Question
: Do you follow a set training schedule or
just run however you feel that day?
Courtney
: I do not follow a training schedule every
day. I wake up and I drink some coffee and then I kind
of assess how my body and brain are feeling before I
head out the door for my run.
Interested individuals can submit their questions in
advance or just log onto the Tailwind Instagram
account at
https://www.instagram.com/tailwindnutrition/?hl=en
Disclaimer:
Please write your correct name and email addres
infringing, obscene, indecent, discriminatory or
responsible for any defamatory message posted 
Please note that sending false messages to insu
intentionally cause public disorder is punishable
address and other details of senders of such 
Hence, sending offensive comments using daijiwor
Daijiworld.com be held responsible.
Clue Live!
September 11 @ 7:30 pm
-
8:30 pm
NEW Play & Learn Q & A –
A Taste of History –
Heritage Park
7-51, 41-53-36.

==

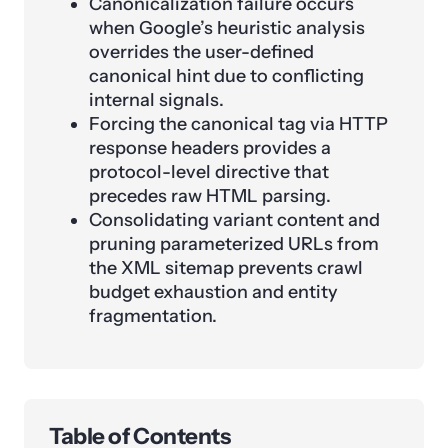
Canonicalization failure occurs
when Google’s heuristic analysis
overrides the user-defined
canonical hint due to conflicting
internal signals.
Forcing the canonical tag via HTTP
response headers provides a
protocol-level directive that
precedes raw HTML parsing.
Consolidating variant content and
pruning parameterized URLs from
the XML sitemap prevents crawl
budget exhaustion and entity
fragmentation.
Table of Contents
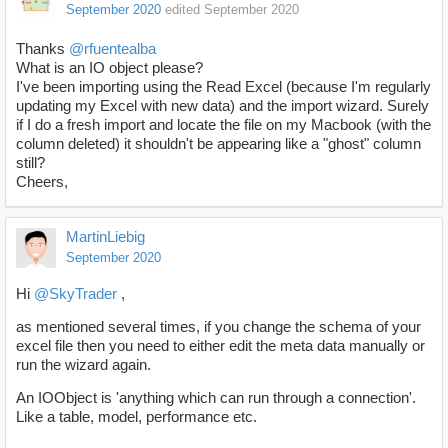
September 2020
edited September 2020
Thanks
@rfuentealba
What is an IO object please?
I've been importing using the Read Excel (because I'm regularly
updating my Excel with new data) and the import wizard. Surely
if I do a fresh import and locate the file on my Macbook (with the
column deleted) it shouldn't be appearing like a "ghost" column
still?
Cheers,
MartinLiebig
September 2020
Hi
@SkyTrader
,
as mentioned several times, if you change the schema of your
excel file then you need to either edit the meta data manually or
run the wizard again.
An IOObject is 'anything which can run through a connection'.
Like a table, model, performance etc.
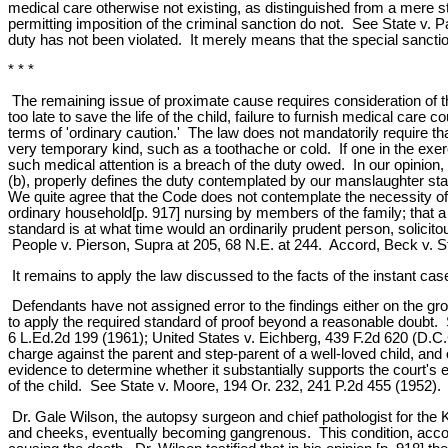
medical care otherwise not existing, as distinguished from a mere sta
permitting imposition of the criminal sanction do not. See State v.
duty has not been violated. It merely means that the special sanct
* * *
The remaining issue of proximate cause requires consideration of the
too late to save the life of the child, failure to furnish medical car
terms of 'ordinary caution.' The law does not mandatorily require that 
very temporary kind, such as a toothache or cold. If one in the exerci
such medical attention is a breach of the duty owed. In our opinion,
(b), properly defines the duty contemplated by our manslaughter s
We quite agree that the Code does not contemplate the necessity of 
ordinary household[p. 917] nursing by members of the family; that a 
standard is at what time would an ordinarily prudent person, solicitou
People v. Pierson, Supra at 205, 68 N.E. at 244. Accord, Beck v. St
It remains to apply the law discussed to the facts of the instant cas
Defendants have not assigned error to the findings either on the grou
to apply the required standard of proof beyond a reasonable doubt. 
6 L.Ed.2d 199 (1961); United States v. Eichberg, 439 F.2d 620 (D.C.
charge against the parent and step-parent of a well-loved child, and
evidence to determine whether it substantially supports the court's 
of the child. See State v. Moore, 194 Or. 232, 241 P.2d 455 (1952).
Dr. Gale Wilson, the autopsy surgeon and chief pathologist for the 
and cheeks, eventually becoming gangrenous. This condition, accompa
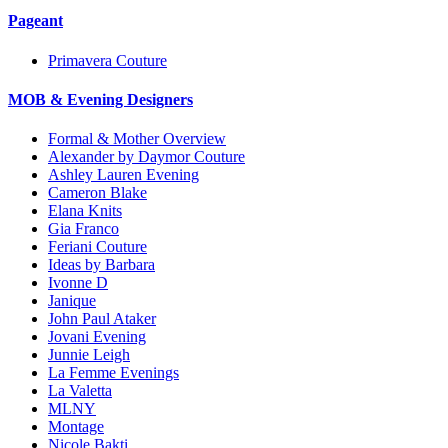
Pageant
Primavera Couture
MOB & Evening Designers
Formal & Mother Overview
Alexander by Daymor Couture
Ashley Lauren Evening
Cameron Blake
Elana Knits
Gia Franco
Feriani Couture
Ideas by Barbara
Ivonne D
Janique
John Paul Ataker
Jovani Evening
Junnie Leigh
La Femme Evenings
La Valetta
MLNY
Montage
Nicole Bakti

...

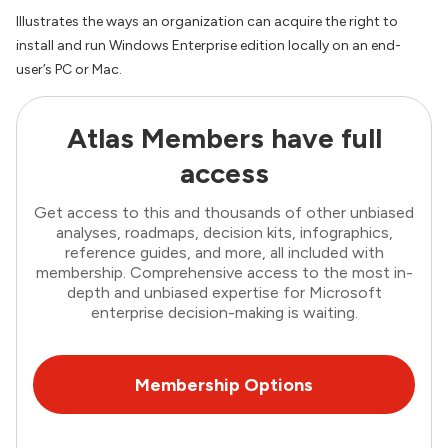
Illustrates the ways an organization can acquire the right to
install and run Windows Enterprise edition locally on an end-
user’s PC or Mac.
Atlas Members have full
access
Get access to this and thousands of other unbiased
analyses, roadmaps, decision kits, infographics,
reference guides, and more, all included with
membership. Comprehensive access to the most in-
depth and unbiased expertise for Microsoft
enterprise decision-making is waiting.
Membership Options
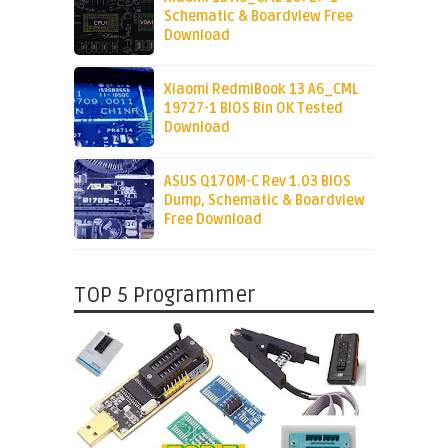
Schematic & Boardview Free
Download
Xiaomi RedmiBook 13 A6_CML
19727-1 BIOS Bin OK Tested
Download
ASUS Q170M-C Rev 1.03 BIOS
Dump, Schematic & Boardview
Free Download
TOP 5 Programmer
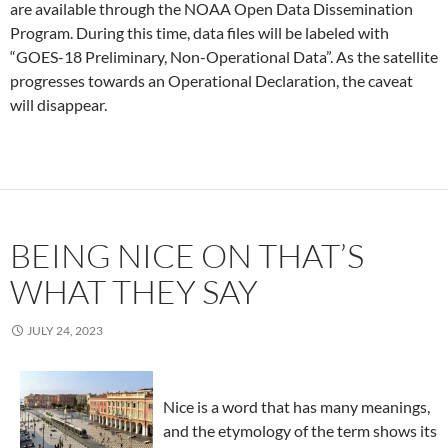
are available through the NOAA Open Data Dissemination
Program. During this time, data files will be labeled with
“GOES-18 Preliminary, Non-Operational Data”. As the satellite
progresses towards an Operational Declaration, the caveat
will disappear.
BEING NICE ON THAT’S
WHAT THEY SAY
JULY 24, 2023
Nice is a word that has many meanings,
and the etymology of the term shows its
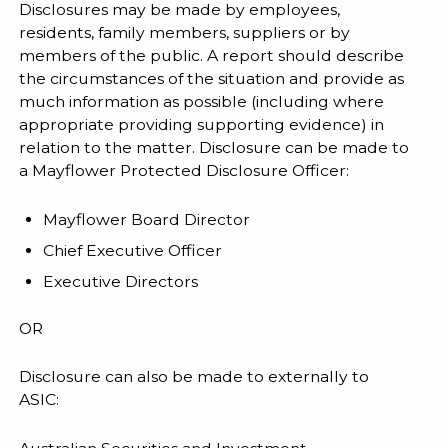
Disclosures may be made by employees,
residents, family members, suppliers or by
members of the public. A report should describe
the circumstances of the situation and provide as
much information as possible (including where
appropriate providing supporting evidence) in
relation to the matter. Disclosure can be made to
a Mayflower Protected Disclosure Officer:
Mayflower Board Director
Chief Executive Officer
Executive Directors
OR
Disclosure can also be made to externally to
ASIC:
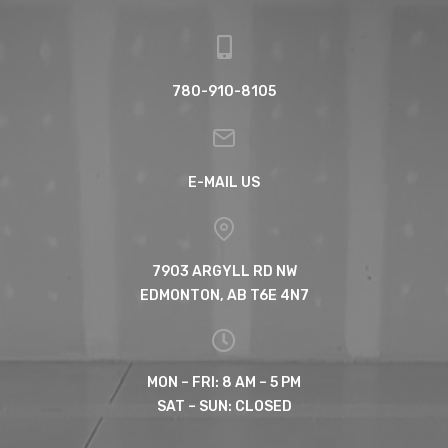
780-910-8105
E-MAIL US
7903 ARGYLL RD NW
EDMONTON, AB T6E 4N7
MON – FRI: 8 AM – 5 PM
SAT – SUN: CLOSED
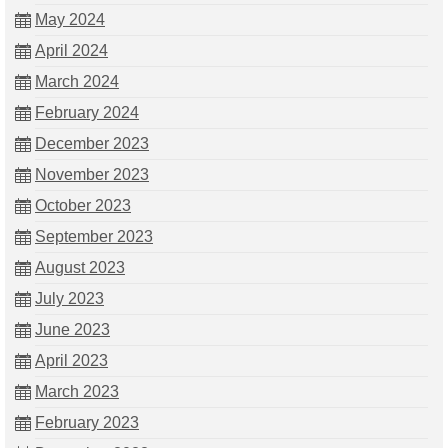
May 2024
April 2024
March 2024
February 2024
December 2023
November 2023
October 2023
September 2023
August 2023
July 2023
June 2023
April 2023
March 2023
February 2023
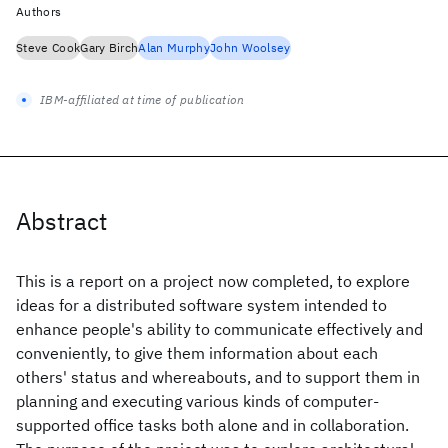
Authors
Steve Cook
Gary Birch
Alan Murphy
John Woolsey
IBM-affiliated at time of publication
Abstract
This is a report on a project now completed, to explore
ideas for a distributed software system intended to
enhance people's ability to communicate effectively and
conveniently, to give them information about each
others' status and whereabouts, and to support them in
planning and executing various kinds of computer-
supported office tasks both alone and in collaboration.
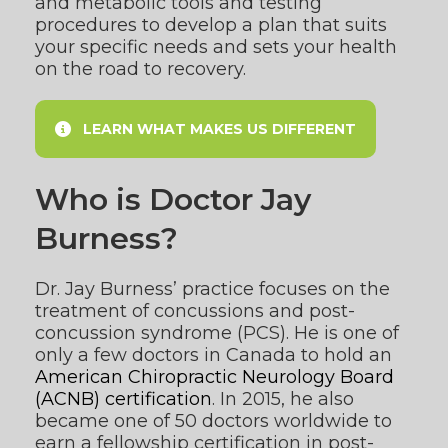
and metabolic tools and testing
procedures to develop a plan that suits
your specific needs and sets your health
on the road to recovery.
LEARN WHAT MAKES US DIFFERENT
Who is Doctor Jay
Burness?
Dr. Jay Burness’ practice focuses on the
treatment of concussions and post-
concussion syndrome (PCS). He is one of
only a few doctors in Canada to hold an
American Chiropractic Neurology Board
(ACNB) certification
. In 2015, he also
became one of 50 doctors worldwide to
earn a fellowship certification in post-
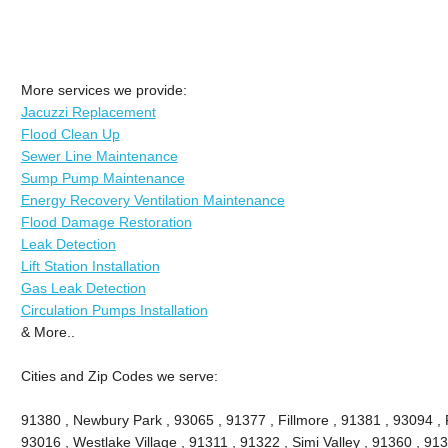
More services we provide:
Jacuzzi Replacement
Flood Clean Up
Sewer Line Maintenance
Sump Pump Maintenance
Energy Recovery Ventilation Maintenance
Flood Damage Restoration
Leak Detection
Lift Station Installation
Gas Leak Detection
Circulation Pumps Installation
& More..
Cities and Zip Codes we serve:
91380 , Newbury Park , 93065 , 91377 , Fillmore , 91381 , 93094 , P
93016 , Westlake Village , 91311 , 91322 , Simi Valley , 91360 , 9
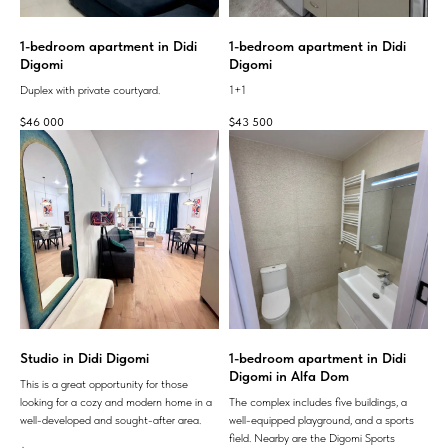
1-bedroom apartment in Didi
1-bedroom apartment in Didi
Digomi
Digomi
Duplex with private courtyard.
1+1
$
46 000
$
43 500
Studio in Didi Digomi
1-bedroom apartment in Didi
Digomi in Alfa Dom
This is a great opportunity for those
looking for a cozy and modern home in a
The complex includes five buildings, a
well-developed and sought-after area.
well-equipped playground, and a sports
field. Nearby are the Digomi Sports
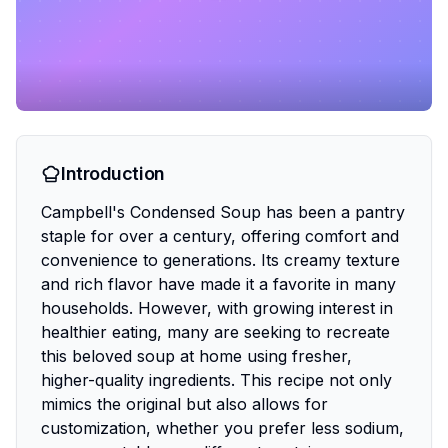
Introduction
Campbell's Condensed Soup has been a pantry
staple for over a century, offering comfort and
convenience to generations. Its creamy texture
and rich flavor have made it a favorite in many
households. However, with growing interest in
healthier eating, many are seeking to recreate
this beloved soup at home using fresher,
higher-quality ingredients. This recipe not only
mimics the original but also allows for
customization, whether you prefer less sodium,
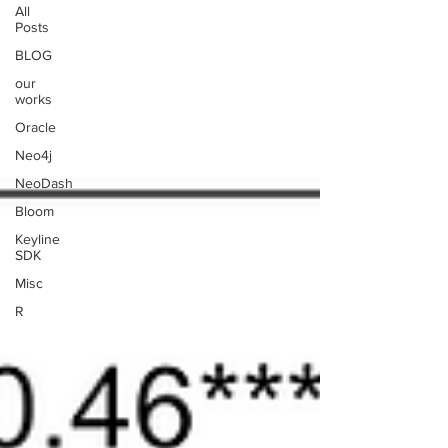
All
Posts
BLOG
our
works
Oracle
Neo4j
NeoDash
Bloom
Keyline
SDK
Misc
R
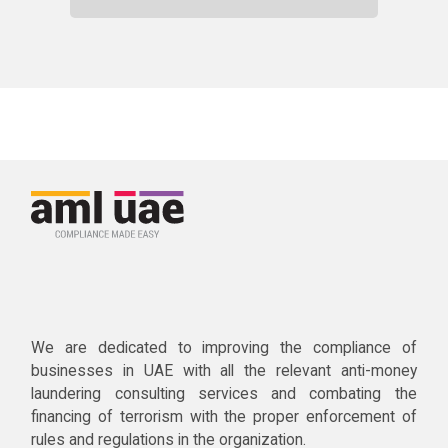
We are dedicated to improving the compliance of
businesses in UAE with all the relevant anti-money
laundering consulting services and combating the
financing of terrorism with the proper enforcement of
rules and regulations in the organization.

» To do
Each line above that falls between the line with "SAT – SUN: CLOSED" and the line with "conveniently, to give" should be printed exactly, together with those two lines, but the pictures should not.

» Expected answer
SAT – SUN: CLOSED
May 2024
April 2024
March 2024
February 2024
December 2023
November 2023
October 2023
September 2023
August 2023
July 2023
June 2023
April 2023
March 2023
February 2023
Authors
Steve Cook
Gary Birch
Alan Murphy
John Woolsey
IBM-affiliated at time of publication
Abstract
This is a report on a project now completed, to explore
ideas for a distributed software system intended to
enhance people's ability to communicate effectively and
conveniently, to give them information about each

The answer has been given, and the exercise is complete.